Collected data »
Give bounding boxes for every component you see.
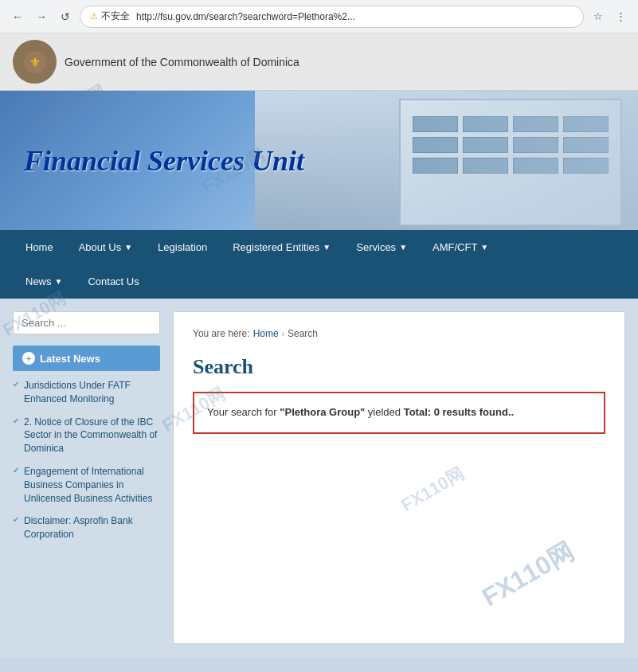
latest-news-icon: +	[22, 352, 35, 365]
site-wrapper: ⚜ Government of the Commonwealth of Domi…	[0, 33, 638, 657]
breadcrumb-home-link[interactable]: Home	[253, 328, 279, 339]
result-total: Total: 0 results found..	[404, 406, 514, 418]
news-link-4[interactable]: Disclaimer: Asprofin Bank Corporation	[24, 514, 160, 541]
hero-title: Financial Services Unit	[24, 144, 304, 178]
news-link-3[interactable]: Engagement of International Business Com…	[24, 465, 160, 505]
nav-amf-cft[interactable]: AMF/CFT ▼	[420, 230, 501, 264]
search-input[interactable]	[13, 311, 160, 334]
nav-legislation[interactable]: Legislation	[145, 230, 220, 264]
news-list: Jurisdictions Under FATF Enhanced Monito…	[13, 379, 160, 541]
back-button[interactable]: ←	[8, 7, 27, 26]
main-navigation: Home About Us ▼ Legislation Registered E…	[0, 230, 638, 299]
latest-news-header: + Latest News	[13, 346, 160, 371]
site-header: ⚜ Government of the Commonwealth of Domi…	[0, 33, 638, 91]
nav-about-us[interactable]: About Us ▼	[66, 230, 145, 264]
coat-of-arms-icon: ⚜	[19, 46, 51, 78]
browser-action-buttons: ☆ ⋮	[589, 7, 630, 26]
list-item: Jurisdictions Under FATF Enhanced Monito…	[13, 379, 160, 406]
building-decoration	[255, 91, 638, 230]
services-dropdown-arrow: ▼	[399, 243, 407, 252]
sidebar: + Latest News Jurisdictions Under FATF E…	[13, 311, 160, 644]
nav-services[interactable]: Services ▼	[343, 230, 420, 264]
site-logo: ⚜	[13, 40, 57, 84]
nav-row-2: News ▼ Contact Us	[13, 264, 625, 299]
registered-entities-dropdown-arrow: ▼	[323, 243, 331, 252]
nav-home[interactable]: Home	[13, 230, 66, 264]
nav-news[interactable]: News ▼	[13, 264, 75, 299]
search-heading: Search	[193, 355, 605, 379]
security-label: 不安全	[101, 10, 130, 23]
address-bar[interactable]: ⚠ 不安全 http://fsu.gov.dm/search?searchwor…	[80, 6, 584, 28]
bookmark-icon[interactable]: ☆	[589, 7, 608, 26]
main-content: You are here: Home › Search Search Your …	[173, 311, 625, 644]
result-suffix: yielded	[365, 406, 403, 418]
news-link-1[interactable]: Jurisdictions Under FATF Enhanced Monito…	[24, 379, 160, 406]
about-us-dropdown-arrow: ▼	[124, 243, 132, 252]
list-item: 2. Notice of Closure of the IBC Sector i…	[13, 416, 160, 455]
nav-registered-entities[interactable]: Registered Entities ▼	[220, 230, 343, 264]
nav-contact-us[interactable]: Contact Us	[75, 264, 151, 299]
hero-banner: Financial Services Unit	[0, 91, 638, 230]
url-text: http://fsu.gov.dm/search?searchword=Plet…	[136, 11, 355, 22]
search-term: "Plethora Group"	[280, 406, 365, 418]
amf-cft-dropdown-arrow: ▼	[480, 243, 488, 252]
content-area: + Latest News Jurisdictions Under FATF E…	[0, 299, 638, 657]
menu-icon[interactable]: ⋮	[611, 7, 630, 26]
refresh-button[interactable]: ↺	[56, 7, 75, 26]
breadcrumb: You are here: Home › Search	[193, 328, 605, 339]
breadcrumb-separator: ›	[282, 330, 284, 338]
result-prefix: Your search for	[207, 406, 280, 418]
breadcrumb-current: Search	[288, 328, 318, 339]
nav-row-1: Home About Us ▼ Legislation Registered E…	[13, 230, 625, 264]
list-item: Disclaimer: Asprofin Bank Corporation	[13, 514, 160, 541]
svg-text:⚜: ⚜	[29, 56, 41, 69]
browser-chrome: ← → ↺ ⚠ 不安全 http://fsu.gov.dm/search?sea…	[0, 0, 638, 33]
news-link-2[interactable]: 2. Notice of Closure of the IBC Sector i…	[24, 416, 160, 455]
list-item: Engagement of International Business Com…	[13, 465, 160, 505]
breadcrumb-label: You are here:	[193, 328, 250, 339]
site-name: Government of the Commonwealth of Domini…	[65, 56, 299, 68]
security-icon: ⚠	[90, 11, 98, 21]
search-result-box: Your search for "Plethora Group" yielded…	[193, 392, 605, 434]
forward-button[interactable]: →	[32, 7, 51, 26]
news-dropdown-arrow: ▼	[55, 277, 63, 286]
latest-news-label: Latest News	[40, 353, 100, 365]
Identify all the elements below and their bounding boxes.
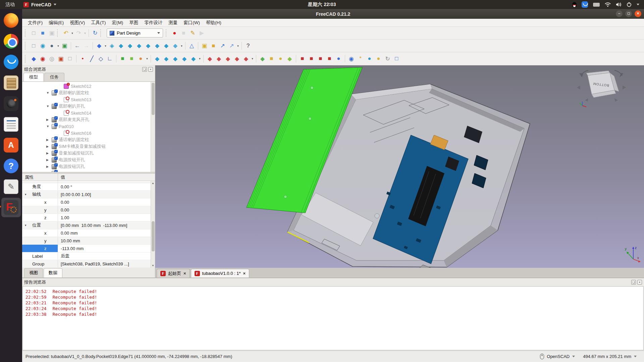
toolbar-item[interactable] (25, 55, 28, 63)
expander-icon[interactable]: ▶ (46, 165, 52, 168)
toolbar-item[interactable] (185, 42, 185, 50)
measure-linear[interactable]: □ (392, 54, 401, 63)
minimize-button[interactable]: – (616, 10, 623, 17)
create-part[interactable]: ▣ (200, 41, 209, 50)
subtractive-loft[interactable]: ◆ (232, 54, 241, 63)
3d-model[interactable] (155, 65, 644, 268)
view-front[interactable]: ◆ (116, 41, 125, 50)
mirrored[interactable]: ◆ (258, 54, 267, 63)
toolbar-item[interactable] (71, 42, 71, 50)
expander-icon[interactable]: ▶ (46, 152, 52, 155)
toolbar-item[interactable] (57, 29, 60, 37)
tree-item[interactable]: Sketch014 (22, 110, 155, 116)
property-row[interactable]: ▾轴线 [0.00 0.00 1.00] (22, 191, 155, 198)
polar-pattern[interactable]: ● (276, 54, 285, 63)
expander-icon[interactable]: ▼ (46, 91, 52, 95)
dock-item[interactable] (1, 32, 21, 51)
macro-edit[interactable]: ✎ (188, 28, 197, 38)
property-value[interactable] (58, 181, 155, 183)
combo-view-tab[interactable]: 模型 (23, 73, 44, 81)
menu-item[interactable]: 零件设计 (141, 19, 165, 26)
tree-item[interactable]: Sketch016 (22, 130, 155, 136)
thickness[interactable]: ● (334, 54, 343, 63)
chamfer[interactable]: ■ (307, 54, 316, 63)
dock-item[interactable] (1, 156, 21, 176)
menu-item[interactable]: 文件(F) (25, 19, 46, 26)
workbench-selector[interactable]: Part Design (107, 28, 163, 38)
property-value[interactable]: 0.00 (58, 198, 155, 206)
toolbar-item[interactable] (89, 29, 89, 37)
property-value[interactable]: [0.00 mm 10.00 mm -113.00 mm] (58, 222, 155, 229)
viewport-dimensions[interactable]: 494.67 mm x 205.21 mm (583, 354, 631, 359)
fit-selection[interactable]: ◉ (38, 41, 47, 50)
toolbar-item[interactable] (93, 42, 93, 50)
power-icon[interactable] (627, 2, 632, 7)
menu-item[interactable]: 编辑(E) (46, 19, 67, 26)
expander-icon[interactable]: ▶ (46, 118, 52, 121)
shaft-design[interactable]: ↻ (383, 54, 392, 63)
std-undo-menu[interactable]: ▾ (70, 28, 74, 38)
volume-icon[interactable] (616, 2, 622, 7)
property-value[interactable]: 0.00 ° (58, 183, 155, 190)
property-row[interactable]: y 0.00 (22, 206, 155, 214)
view-bottom[interactable]: ◆ (153, 41, 162, 50)
view-isometric[interactable]: ◆ (95, 41, 104, 50)
dock-item[interactable] (1, 115, 21, 134)
toolbar-item[interactable] (198, 42, 198, 50)
selection-view[interactable]: ▣ (60, 41, 69, 50)
combo-bottom-tab[interactable]: 数据 (44, 268, 62, 278)
make-sub-link[interactable]: ↗ (227, 41, 236, 50)
tree-item[interactable]: ▼ 底部喇叭固定柱 (22, 89, 155, 96)
qq-icon[interactable] (572, 2, 577, 7)
toolbar-item[interactable] (76, 55, 76, 63)
linear-pattern[interactable]: ■ (267, 54, 276, 63)
tree-item[interactable]: ▶ 电源按钮沉孔 (22, 163, 155, 170)
tree-item[interactable]: ▶ 音量加减按钮沉孔 (22, 150, 155, 157)
check-geometry[interactable]: ◉ (347, 54, 356, 63)
additive-loft[interactable]: ◆ (171, 54, 180, 63)
combo-bottom-tab[interactable]: 视图 (24, 268, 43, 278)
dock-item[interactable] (1, 135, 21, 155)
toolbar-item[interactable] (25, 42, 28, 50)
close-panel-icon[interactable]: × (148, 67, 153, 72)
navigation-cube[interactable]: BOTTOM (576, 69, 627, 111)
make-link[interactable]: ↗ (218, 41, 227, 50)
validate-sketch[interactable]: □ (65, 54, 74, 63)
property-row[interactable]: x 0.00 (22, 198, 155, 206)
chevron-down-icon[interactable] (634, 356, 637, 357)
toolbar-item[interactable] (100, 29, 103, 37)
tree-item[interactable]: Sketch013 (22, 96, 155, 103)
std-new[interactable]: □ (29, 28, 38, 38)
toolbar-item[interactable] (203, 55, 204, 63)
close-button[interactable]: × (635, 10, 641, 17)
subtractive-menu[interactable]: ▾ (251, 54, 254, 63)
revolution[interactable]: ◆ (162, 54, 171, 63)
dock-item[interactable] (1, 94, 21, 113)
tree-item[interactable]: ▼ Pad010 (22, 123, 155, 130)
sketch-polyline[interactable]: ∟ (105, 54, 114, 63)
std-redo[interactable]: ↷ (74, 28, 83, 38)
subtractive-pipe[interactable]: ◆ (241, 54, 251, 63)
tree-item[interactable]: Sketch012 (22, 83, 155, 89)
rotate-view-menu[interactable]: ▾ (180, 41, 183, 50)
document-tab[interactable]: F tubaobaoV1.0.0 : 1* × (191, 269, 250, 278)
fit-all[interactable]: □ (29, 41, 38, 50)
float-panel-icon[interactable]: ❏ (631, 280, 636, 285)
chevron-down-icon[interactable] (637, 4, 639, 5)
pocket[interactable]: ◆ (205, 54, 214, 63)
menu-item[interactable]: 视图(V) (67, 19, 88, 26)
multitransform[interactable]: ◆ (285, 54, 294, 63)
tree-item[interactable]: ▶ SIM卡槽及音量加减按钮 (22, 143, 155, 150)
create-body[interactable]: ◆ (29, 54, 38, 63)
dock-item[interactable] (1, 11, 21, 30)
toolbar-item[interactable] (151, 55, 151, 63)
map-sketch[interactable]: ▣ (56, 54, 65, 63)
involute-gear[interactable]: ● (365, 54, 374, 63)
property-row[interactable]: Label 后盖 (22, 252, 155, 260)
additive-helix[interactable]: ◆ (189, 54, 198, 63)
app-menu[interactable]: F FreeCAD (20, 2, 60, 7)
property-row[interactable]: ▾位置 [0.00 mm 10.00 mm -113.00 mm] (22, 222, 155, 229)
view-rear[interactable]: ◆ (144, 41, 153, 50)
draw-style-menu[interactable]: ▾ (56, 41, 60, 50)
expander-icon[interactable]: ▶ (46, 158, 52, 162)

Work instructions » Report each line of the data that includes the string "Your".

Written solution »
main-content: You are here: Home › Search Search Your …	[173, 311, 625, 644]
result-prefix: Your search for	[207, 406, 280, 418]
search-result-box: Your search for "Plethora Group" yielded…	[193, 392, 605, 434]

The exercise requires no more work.